--- Excerpted data Enclosed Below ---
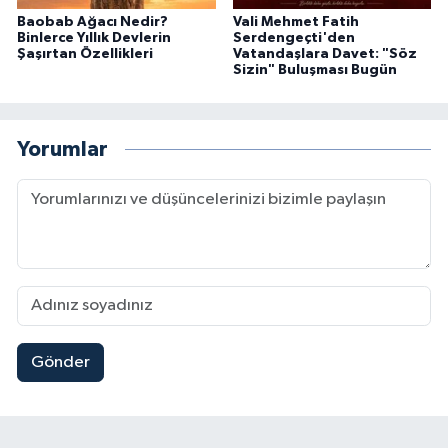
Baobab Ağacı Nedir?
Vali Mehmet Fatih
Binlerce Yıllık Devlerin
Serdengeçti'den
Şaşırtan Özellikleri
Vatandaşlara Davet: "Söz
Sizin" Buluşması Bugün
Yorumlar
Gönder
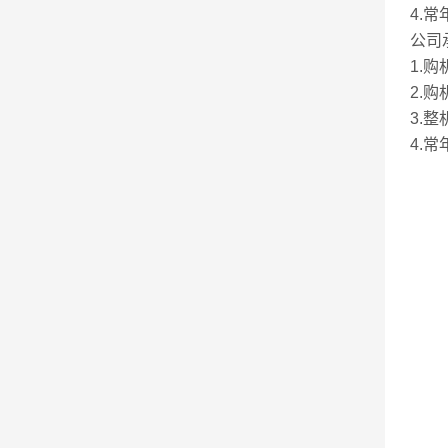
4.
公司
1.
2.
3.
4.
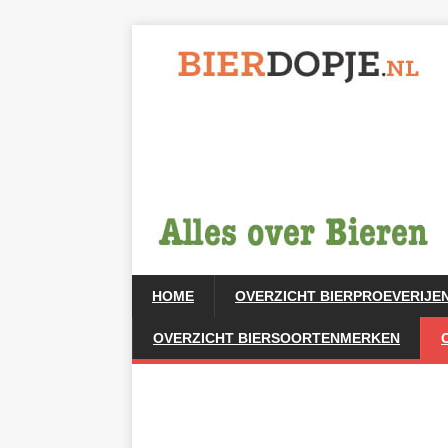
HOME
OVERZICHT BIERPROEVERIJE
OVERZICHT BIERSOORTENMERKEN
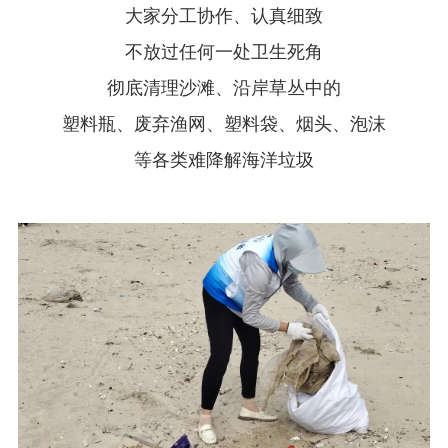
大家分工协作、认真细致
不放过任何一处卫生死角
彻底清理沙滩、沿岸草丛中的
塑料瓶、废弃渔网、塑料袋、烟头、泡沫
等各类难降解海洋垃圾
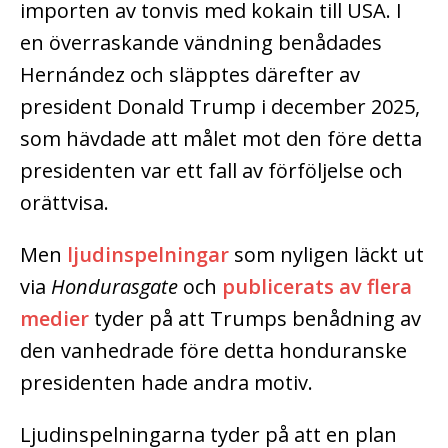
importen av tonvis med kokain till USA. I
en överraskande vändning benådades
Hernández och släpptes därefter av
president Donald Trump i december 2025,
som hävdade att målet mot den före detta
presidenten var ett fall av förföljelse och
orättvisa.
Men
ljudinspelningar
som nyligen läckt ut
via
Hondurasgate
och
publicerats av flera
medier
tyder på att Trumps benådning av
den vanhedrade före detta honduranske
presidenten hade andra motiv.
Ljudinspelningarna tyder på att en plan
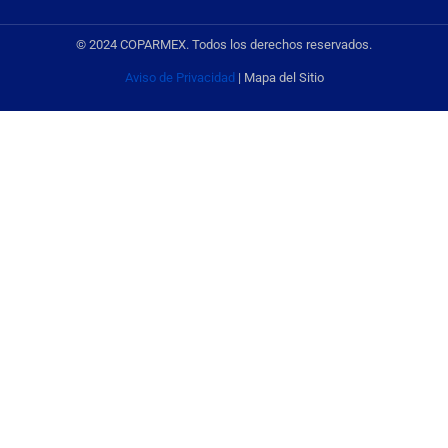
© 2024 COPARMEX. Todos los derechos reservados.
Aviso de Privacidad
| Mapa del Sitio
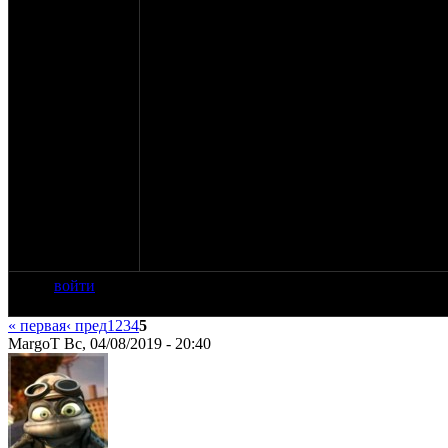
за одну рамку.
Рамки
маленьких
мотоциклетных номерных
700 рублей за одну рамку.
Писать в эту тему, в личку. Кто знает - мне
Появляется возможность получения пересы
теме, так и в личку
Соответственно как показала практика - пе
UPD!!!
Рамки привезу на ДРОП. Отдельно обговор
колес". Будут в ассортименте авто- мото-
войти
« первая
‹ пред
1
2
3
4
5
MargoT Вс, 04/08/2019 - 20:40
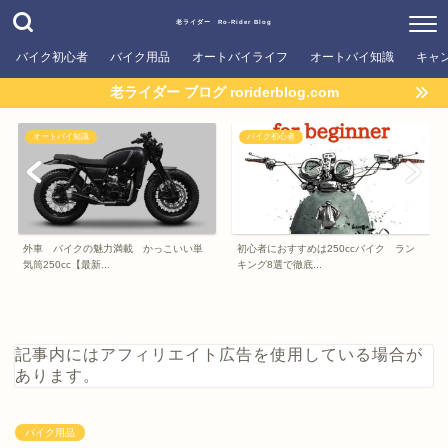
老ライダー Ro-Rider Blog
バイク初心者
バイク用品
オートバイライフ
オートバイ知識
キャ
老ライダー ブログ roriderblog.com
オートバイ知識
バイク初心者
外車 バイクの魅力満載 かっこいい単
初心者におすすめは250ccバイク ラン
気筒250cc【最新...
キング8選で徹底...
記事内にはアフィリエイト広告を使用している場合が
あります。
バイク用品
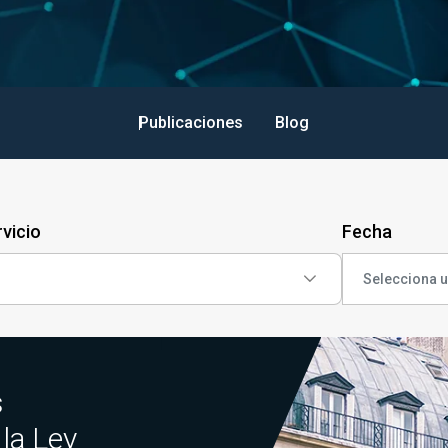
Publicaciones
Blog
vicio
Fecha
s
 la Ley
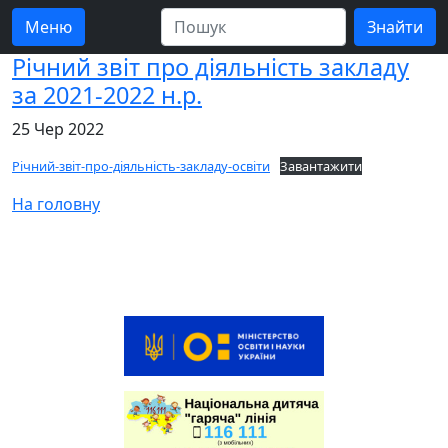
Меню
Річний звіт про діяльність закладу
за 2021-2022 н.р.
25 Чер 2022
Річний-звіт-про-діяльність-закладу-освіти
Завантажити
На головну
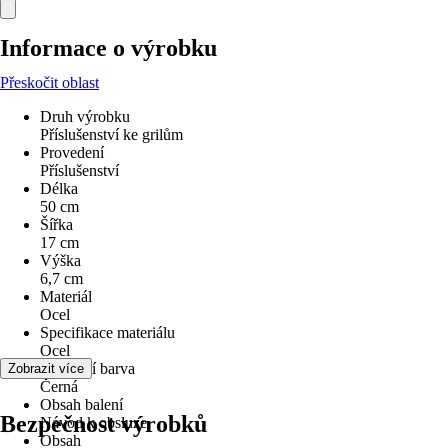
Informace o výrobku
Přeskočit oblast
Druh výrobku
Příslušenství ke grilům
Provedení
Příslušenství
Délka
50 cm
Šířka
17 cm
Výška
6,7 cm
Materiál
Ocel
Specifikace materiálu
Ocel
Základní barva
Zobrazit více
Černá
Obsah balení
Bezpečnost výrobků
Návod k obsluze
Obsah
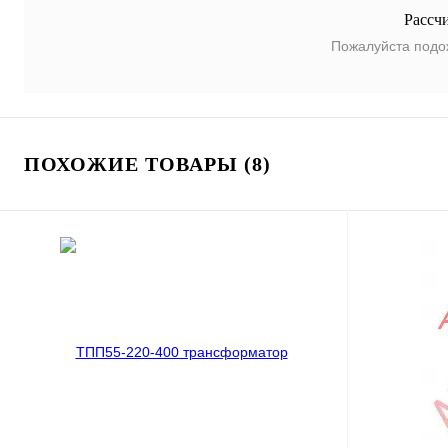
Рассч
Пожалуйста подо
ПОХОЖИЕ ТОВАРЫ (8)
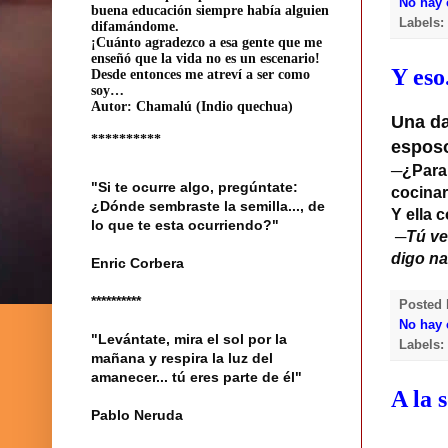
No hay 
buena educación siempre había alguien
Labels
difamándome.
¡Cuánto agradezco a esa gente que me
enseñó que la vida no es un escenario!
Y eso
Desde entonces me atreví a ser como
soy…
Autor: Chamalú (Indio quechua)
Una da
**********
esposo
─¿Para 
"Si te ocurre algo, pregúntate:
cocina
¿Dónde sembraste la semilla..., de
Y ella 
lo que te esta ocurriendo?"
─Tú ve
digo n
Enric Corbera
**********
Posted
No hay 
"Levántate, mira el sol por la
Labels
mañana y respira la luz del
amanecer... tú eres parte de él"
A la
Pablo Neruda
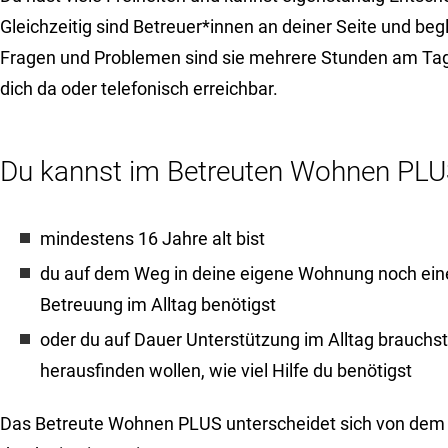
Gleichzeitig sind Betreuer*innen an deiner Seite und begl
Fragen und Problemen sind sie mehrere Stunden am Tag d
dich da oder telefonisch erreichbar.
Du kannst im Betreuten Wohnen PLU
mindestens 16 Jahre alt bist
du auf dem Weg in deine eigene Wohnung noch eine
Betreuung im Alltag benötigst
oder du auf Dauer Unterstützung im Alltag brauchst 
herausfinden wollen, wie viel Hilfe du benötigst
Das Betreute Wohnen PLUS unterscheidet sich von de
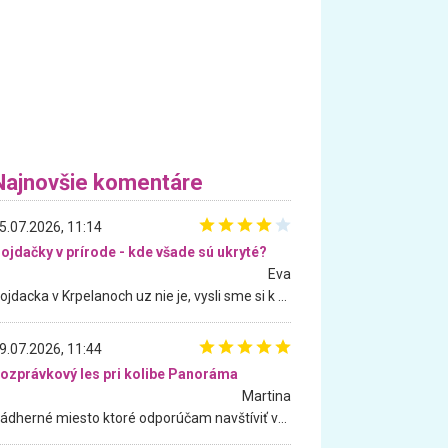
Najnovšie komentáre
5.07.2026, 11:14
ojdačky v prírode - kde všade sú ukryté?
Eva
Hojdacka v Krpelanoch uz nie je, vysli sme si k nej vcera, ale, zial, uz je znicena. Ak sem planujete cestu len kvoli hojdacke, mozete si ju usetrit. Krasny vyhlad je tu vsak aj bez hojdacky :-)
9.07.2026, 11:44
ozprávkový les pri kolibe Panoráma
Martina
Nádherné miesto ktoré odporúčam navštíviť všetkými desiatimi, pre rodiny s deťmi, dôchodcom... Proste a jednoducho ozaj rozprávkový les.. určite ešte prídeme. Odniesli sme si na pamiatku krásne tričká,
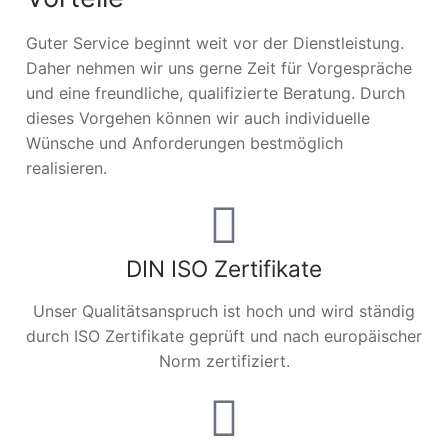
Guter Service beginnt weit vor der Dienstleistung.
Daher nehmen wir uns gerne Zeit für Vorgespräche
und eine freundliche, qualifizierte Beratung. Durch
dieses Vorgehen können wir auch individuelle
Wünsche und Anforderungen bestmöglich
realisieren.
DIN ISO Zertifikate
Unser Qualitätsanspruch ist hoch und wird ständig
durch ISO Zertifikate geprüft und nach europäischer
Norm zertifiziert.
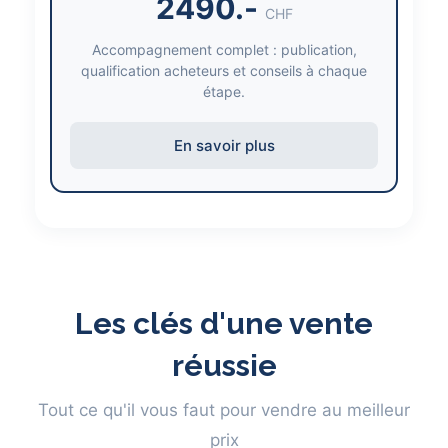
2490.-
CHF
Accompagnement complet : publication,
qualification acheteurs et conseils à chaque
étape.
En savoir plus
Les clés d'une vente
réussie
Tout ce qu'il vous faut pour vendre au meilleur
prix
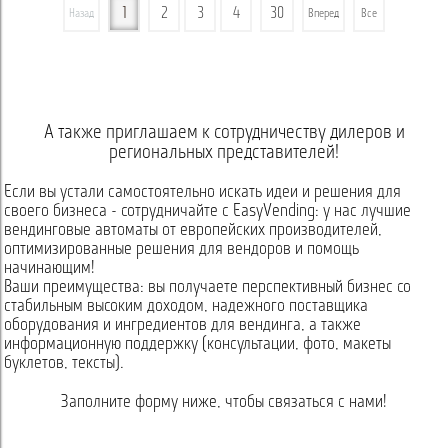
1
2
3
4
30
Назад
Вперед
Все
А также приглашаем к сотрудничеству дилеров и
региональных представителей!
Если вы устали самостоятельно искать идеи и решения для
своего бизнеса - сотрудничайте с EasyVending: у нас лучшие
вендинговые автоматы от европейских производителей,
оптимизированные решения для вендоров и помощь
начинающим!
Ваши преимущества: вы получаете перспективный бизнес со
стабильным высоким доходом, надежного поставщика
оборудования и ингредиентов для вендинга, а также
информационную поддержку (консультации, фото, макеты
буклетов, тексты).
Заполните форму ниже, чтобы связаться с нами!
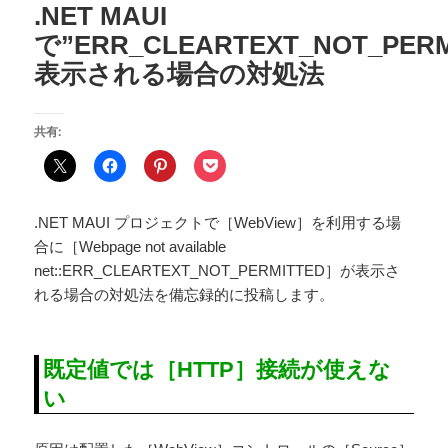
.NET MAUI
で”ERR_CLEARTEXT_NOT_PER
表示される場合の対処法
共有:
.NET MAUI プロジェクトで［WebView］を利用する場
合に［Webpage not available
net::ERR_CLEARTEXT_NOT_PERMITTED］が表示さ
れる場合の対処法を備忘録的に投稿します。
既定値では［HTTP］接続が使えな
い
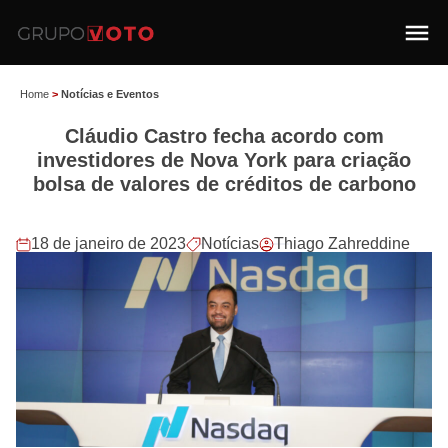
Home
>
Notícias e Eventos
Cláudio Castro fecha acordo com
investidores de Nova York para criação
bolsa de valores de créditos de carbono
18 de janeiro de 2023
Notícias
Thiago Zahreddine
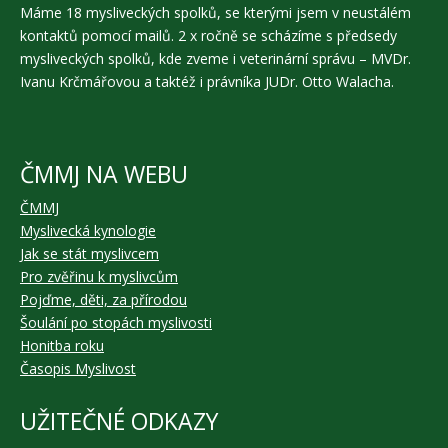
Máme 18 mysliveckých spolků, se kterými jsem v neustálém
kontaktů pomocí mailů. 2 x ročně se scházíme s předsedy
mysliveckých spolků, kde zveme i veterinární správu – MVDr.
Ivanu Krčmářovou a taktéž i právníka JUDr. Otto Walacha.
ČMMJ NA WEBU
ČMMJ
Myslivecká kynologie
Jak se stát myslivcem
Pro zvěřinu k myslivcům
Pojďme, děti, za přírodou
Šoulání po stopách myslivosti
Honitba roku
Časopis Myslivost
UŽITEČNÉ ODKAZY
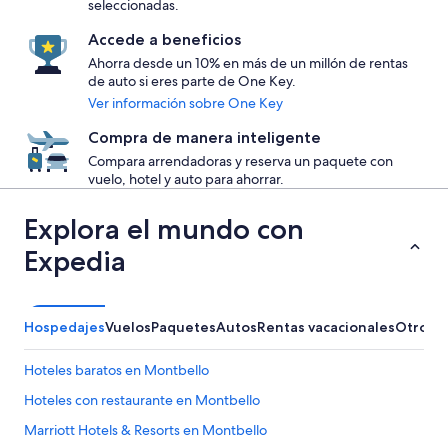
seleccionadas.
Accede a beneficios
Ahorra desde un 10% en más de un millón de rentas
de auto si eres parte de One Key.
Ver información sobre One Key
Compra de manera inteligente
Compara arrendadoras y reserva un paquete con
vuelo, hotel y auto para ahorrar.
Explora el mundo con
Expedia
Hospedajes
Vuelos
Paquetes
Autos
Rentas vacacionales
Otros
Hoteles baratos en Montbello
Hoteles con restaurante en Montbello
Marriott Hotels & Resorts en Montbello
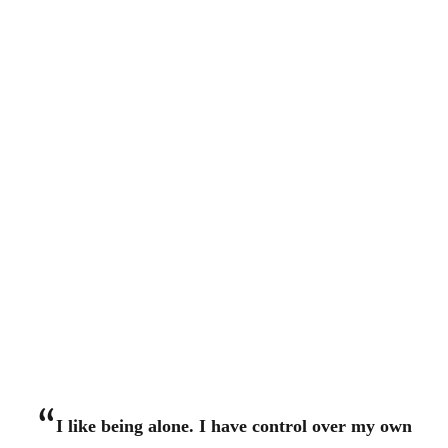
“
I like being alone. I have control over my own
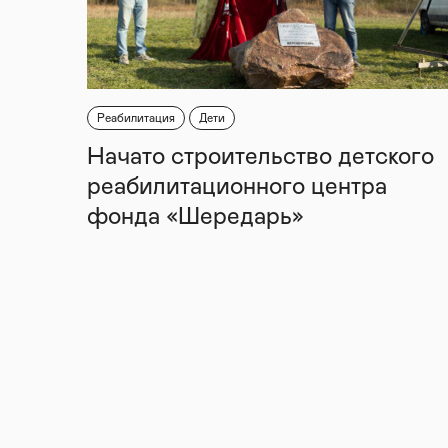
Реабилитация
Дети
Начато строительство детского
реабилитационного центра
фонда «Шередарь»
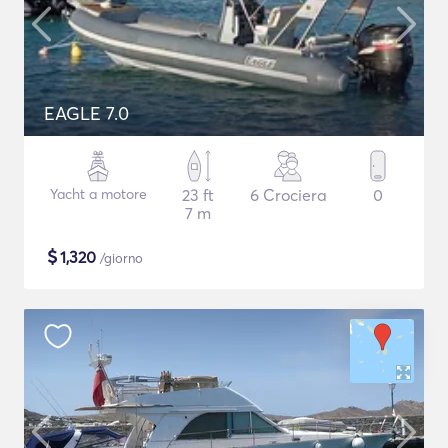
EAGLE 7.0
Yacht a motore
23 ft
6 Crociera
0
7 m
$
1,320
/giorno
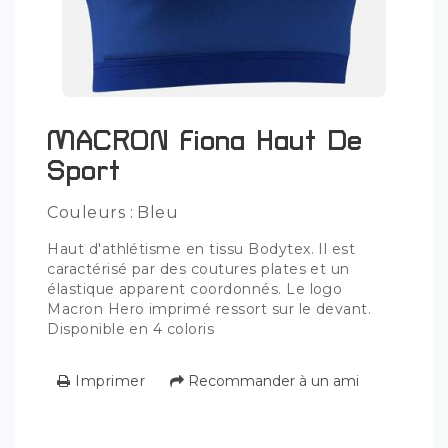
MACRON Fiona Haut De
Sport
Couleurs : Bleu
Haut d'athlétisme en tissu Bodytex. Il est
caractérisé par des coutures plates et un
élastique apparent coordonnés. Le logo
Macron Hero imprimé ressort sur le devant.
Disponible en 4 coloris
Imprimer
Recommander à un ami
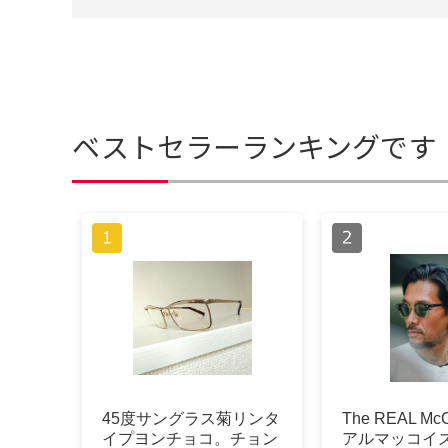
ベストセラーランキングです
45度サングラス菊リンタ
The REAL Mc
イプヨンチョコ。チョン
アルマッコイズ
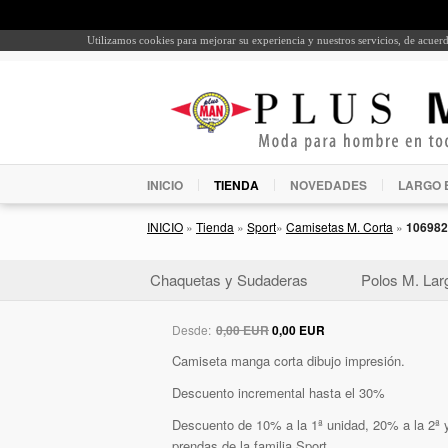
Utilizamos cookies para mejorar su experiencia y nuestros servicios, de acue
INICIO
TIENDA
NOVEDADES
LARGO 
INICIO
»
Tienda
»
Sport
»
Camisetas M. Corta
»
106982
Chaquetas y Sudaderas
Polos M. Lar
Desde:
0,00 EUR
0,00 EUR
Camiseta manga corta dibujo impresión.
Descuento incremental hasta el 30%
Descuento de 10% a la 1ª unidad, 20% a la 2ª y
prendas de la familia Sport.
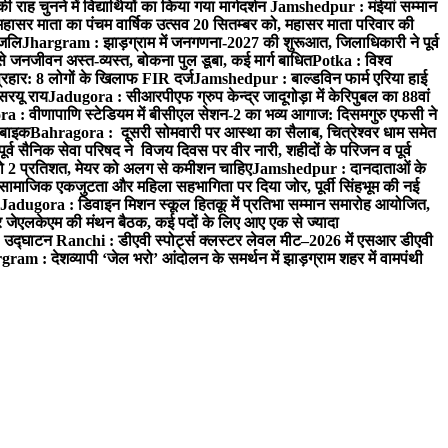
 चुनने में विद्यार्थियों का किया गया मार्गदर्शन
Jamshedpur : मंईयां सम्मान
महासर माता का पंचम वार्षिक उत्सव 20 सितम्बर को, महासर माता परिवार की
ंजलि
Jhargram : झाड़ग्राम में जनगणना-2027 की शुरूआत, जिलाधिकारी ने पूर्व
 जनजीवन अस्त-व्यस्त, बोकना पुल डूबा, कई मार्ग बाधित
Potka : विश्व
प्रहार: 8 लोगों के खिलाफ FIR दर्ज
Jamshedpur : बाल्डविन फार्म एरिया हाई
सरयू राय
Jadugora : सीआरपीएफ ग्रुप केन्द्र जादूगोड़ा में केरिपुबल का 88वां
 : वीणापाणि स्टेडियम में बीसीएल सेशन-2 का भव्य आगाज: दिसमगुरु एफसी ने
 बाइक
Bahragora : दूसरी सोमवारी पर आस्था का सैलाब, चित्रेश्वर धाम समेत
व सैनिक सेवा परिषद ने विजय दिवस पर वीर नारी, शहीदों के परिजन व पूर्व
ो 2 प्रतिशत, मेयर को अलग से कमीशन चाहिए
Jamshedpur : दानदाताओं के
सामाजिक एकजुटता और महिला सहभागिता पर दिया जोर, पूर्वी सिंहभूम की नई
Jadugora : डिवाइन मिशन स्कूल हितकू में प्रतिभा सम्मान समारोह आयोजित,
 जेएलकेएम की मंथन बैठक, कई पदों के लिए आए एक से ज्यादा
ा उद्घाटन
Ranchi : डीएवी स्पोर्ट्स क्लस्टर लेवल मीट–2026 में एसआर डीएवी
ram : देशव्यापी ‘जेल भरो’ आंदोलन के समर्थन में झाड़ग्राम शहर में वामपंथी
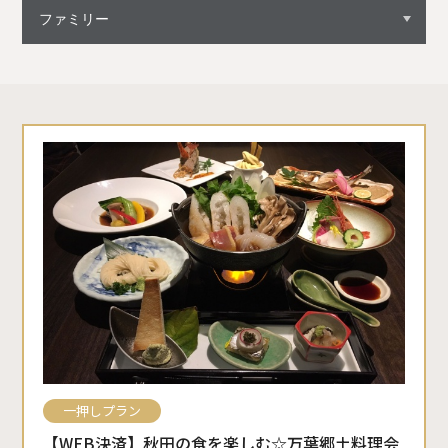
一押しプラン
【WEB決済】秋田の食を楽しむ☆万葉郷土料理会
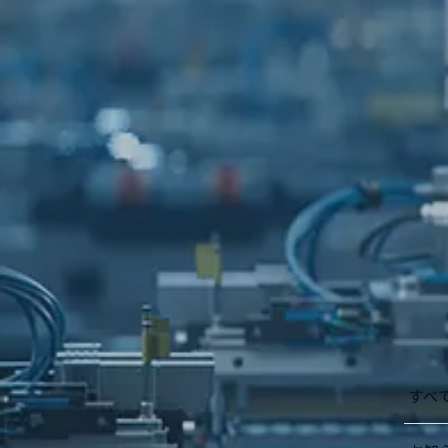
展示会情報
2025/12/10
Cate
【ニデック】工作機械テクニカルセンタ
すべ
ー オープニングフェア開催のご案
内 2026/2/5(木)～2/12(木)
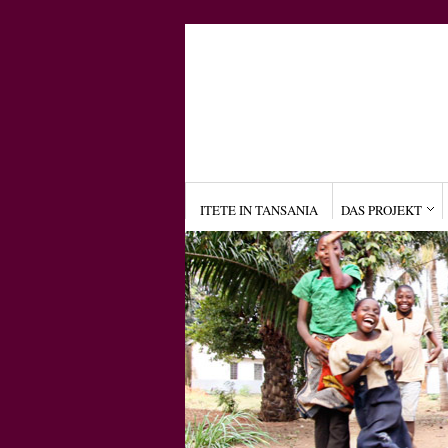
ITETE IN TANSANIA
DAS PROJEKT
--- End of Enclosed Excerpted data ---
Task to carry out => Find the line containing "चुनने में विद्यार्थियों" in the listing above. Restate it and every line after it, word for word, through the final line, leaving out the pictures.

Problem solution =>
 चुनने में विद्यार्थियों का किया गया मार्गदर्शन
Jamshedpur : मंईयां सम्मान
महासर माता का पंचम वार्षिक उत्सव 20 सितम्बर को, महासर माता परिवार की
ंजलि
Jhargram : झाड़ग्राम में जनगणना-2027 की शुरूआत, जिलाधिकारी ने पूर्व
 जनजीवन अस्त-व्यस्त, बोकना पुल डूबा, कई मार्ग बाधित
Potka : विश्व
प्रहार: 8 लोगों के खिलाफ FIR दर्ज
Jamshedpur : बाल्डविन फार्म एरिया हाई
सरयू राय
Jadugora : सीआरपीएफ ग्रुप केन्द्र जादूगोड़ा में केरिपुबल का 88वां
 : वीणापाणि स्टेडियम में बीसीएल सेशन-2 का भव्य आगाज: दिसमगुरु एफसी ने
 बाइक
Bahragora : दूसरी सोमवारी पर आस्था का सैलाब, चित्रेश्वर धाम समेत
व सैनिक सेवा परिषद ने विजय दिवस पर वीर नारी, शहीदों के परिजन व पूर्व
ो 2 प्रतिशत, मेयर को अलग से कमीशन चाहिए
Jamshedpur : दानदाताओं के
सामाजिक एकजुटता और महिला सहभागिता पर दिया जोर, पूर्वी सिंहभूम की नई
Jadugora : डिवाइन मिशन स्कूल हितकू में प्रतिभा सम्मान समारोह आयोजित,
 जेएलकेएम की मंथन बैठक, कई पदों के लिए आए एक से ज्यादा
ा उद्घाटन
Ranchi : डीएवी स्पोर्ट्स क्लस्टर लेवल मीट–2026 में एसआर डीएवी
ram : देशव्यापी ‘जेल भरो’ आंदोलन के समर्थन में झाड़ग्राम शहर में वामपंथी
一押しプラン
【WEB決済】秋田の食を楽しむ☆万葉郷土料理会
展示会情報
2025/12/10
Cate
【ニデック】工作機械テクニカルセンタ
すべ
ー オープニングフェア開催のご案
内 2026/2/5(木)～2/12(木)
ITETE IN TANSANIA
DAS PROJEKT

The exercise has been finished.